ART will be the first of its kind, all-electric bus rapid transit in the U.S. In November, the Institute for Transportation and Development Policy awarded ART its Gold Standard for Bus Rapid Transit systems.
ART buses were recently used to provide free transportation to and from the Albuquerque BioPark’s River of Lights exhibition. But Rael revealed Tuesday that under the Berry administration, the city was renting portable generators to charge the buses in order to use them for the River of Lights. He said the Keller administration stopped that practice after being informed that using the generators could compromise the equipment’s warranty.
The city can’t charge the buses because a third-party certification officer wouldn’t certify the chargers that have been installed.
“The chargers themselves are not operable because they’ve used what looks like Chinese equipment and probably a different standard for how they built these boxes,” Rael said.
In the short time that the buses were used, Rael said, a number of problems were found.
He said fully charged batteries on the buses are supposed to last for 275 miles, but the testing the city has done so far indicates that the charge is only good for 200 miles, which means that the city will need additional buses for ART unless that problem is resolved.
Also, according to Rael:
Mirrors on the buses are hitting the part of the platform holding up the canopies. Restraint belts that are used to keep wheelchairs locked in place while they’re in transit are in different locations in almost all the buses. And the battery cages that house the bus batteries are already starting to crack and separate.

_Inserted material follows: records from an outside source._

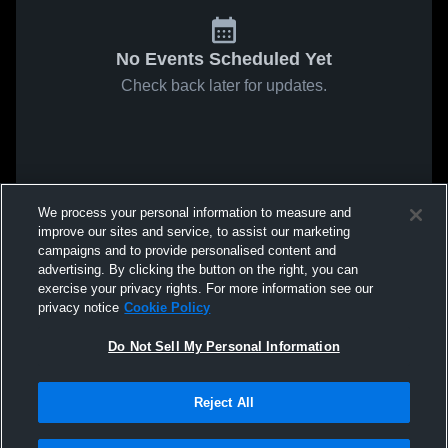
No Events Scheduled Yet
Check back later for updates.
We process your personal information to measure and
improve our sites and service, to assist our marketing
campaigns and to provide personalised content and
advertising. By clicking the button on the right, you can
exercise your privacy rights. For more information see our
privacy notice
Cookie Policy
Do Not Sell My Personal Information
Reject All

Rael said the buses have not gone through the certification process in Altoona, Pa., which is required in order for the city to be reimbursed for them by the federal government. He said one of the ART buses put through the certification process did not pass.
The city is also concerned about two stations because of the distance between the intersection and the actual platforms.
At the Washington and Central platform, for example, the platform is so close to the intersection that a bus coming from the east side going west can’t make the approach without taking up the entire intersection, Rael said. He said the city is considering reconfiguring that entire intersection.
There are also problems with inconsistent heights on some of the platforms and the distance between the platform and where buses stop, both of which create problems for wheelchair access.
At the Atrisco station platform, meanwhile, buses sit at an angle to the platform because the road is sloped, and that could create problems for wheelchair users, Rael said.
“We do not have answers to every question and it’s going to take some time for us to get those answers,” Keller said.
But he pledged to resolve the issues, saying there’s no turning back on the project.
Council President Ken Sanchez and other city councilors were briefed on the problems Tuesday.
Sanchez said he hopes the contractors and the bus company work with the city to resolve the problems quickly.
“I don’t believe anything is insurmountable,” Sanchez said, but he added that he’s particularly concerned about the bus contractor and its failure to deliver on its contract.
“We need to do it right,” he said. “I’m just glad the administration is trying to address these issues.”
– Of the 20 electric buses that were to have been delivered to the city by Oct. 4, only nine have arrived.
– The buses have not gone through the certification process required for the city to be reimbursed for them by the federal government.
– Some of the buses can’t be charged because the charging system doesn’t work, and axles on the buses are leaking oil.
– A third-party certification officer wouldn’t certify the chargers that have been installed.
– Fully charged batteries on the buses are supposed to last for 275 miles, but testing the city has done indicates the charge is good for only 200 miles, which means the city will need additional buses for ART unless that problem is resolved.